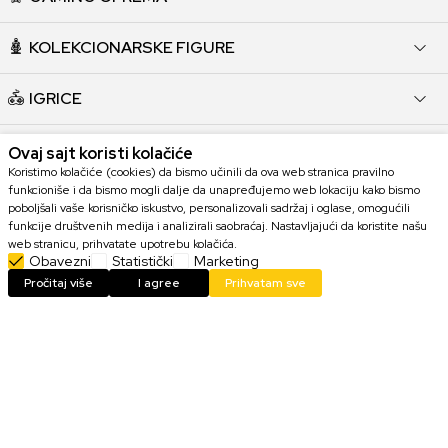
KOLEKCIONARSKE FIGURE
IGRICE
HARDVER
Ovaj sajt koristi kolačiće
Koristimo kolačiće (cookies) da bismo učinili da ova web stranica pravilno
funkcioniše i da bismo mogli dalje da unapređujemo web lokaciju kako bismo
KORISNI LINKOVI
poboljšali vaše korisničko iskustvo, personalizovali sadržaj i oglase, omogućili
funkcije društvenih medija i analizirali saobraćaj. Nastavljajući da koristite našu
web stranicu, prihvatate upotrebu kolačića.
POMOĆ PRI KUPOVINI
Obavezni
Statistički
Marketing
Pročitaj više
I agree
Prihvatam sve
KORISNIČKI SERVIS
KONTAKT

...

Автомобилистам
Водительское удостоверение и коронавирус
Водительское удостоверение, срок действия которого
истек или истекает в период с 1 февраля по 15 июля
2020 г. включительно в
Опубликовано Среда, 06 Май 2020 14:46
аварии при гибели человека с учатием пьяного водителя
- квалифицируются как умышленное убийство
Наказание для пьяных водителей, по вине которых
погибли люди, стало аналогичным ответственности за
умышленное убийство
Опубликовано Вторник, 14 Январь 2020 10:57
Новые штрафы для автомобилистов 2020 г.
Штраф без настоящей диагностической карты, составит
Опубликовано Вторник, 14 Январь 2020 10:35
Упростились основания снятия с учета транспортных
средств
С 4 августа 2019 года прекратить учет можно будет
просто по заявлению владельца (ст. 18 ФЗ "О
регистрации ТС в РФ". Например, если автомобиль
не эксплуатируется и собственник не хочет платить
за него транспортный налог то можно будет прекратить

# How to complete this task
Report back each line in the material above that contains the string "удостоверение".

# Exercise solution
Водительское удостоверение и коронавирус
Водительское удостоверение, срок действия которого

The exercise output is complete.